At the same time, the CPHE will include a strong, practical community education and engagement emphasis, strengthening existing KCU relationships and building new strategic partnerships with community stakeholders, including non-traditional partners, to create multi-disciplinary collaboration and improve health outcomes for Missourians. In addition, the CPHE will incorporate clinical outreach throughout its programs with regional partners, including hospital systems, federally qualified health centers and Heart to Heart International, and work to incentivize trained medical professionals to stay in the community after they graduate.
A key component of the CPHE will be to research, analyze and disseminate data to identify and improve the health and well-being of the Kansas City and Joplin communities. This will include the yearly publication of an Annual Heartland Health Report -- a meta-analysis that identifies the factors (including race, socioeconomic, geographic and others) that have a direct impact on the health of urban and rural populations throughout the state, and an assessment of the equity of care delivered.

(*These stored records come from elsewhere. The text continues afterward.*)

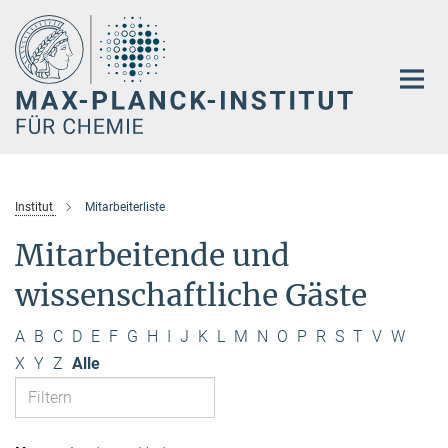
Hauptinhalt
Institut
Mitarbeiterliste
Mitarbeitende und
wissenschaftliche Gäste
A
B
C
D
E
F
G
H
I
J
K
L
M
N
O
P
R
S
T
V
W
X
Y
Z
Alle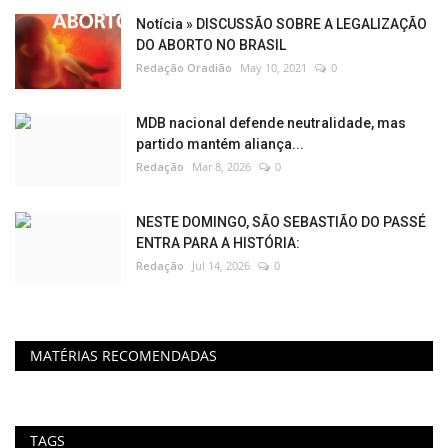
Notícia » DISCUSSÃO SOBRE A LEGALIZAÇÃO
DO ABORTO NO BRASIL
Redação Oradião
May 10, 2021
0
MDB nacional defende neutralidade, mas
partido mantém aliança...
Redação
Mar 8, 2026
0
NESTE DOMINGO, SÃO SEBASTIÃO DO PASSÉ
ENTRA PARA A HISTÓRIA:
Redação
Jul 14, 2026
0
MATÉRIAS RECOMENDADAS
TAGS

"The U.S. invests a lot in health care -- in the research of disease and in treating illness -- but not enough in the upstream factors, such as housing, food security, health literacy, voter access, adverse childhood experiences, transportation and access to health insurance," said Satterwhite. "As a country, we also need to do a better job of educating health science workforces of the role they play, focusing on prevention and keeping people healthy by impacting those upstream factors before patients present in the exam room and hospital."
Satterwhite looks for the CPHE to serve as an incubator, a place to bring together those with shared interests to talk, offer novel approaches and test new ideas to inform community-based strategies that promote health.
"Kansas City University is proud of our growing recognition as a change leader in health professions education and our efforts to create conditions in which all people have the opportunity to thrive, flourish and attain their full health potential," Hahn added. "We appreciate the congressional funding support that made this effort possible."
Both campuses will undergo capital improvements to launch the CPHE. The Kansas City campus will complete a remodeling project with an anticipated opening of the Center in summer 2024; the Joplin campus will construct a new building to house the Center, slated to open in 2025.
Kansas City University, founded in 1916, is a fully accredited, private not-for-profit health sciences university with Colleges of Osteopathic Medicine, Biosciences and a College of Dental Medicine. The College of Osteopathic Medicine is the eighth largest medical school in the U.S., the ninth most impactful medical school for primary care for the nation, the tenth most affordable of private medical colleges, and the leading producer of physicians for the State of Missouri. The College of Osteopathic Medicine has two sites strategically located on the University's campuses in Kansas City and Joplin, Missouri, to address the growing needs of both urban and rural populations. The University offers multiple graduate degrees; a doctor of osteopathic medicine; a doctor of psychology in clinical psychology; a master of arts in bioethics; a master of science in the biomedical sciences; a master of business administration in partnership with Rockhurst University; a new master of public health in partnership with the University of Nebraska Medical Center; and seated the first doctor of dental medicine students in 2023.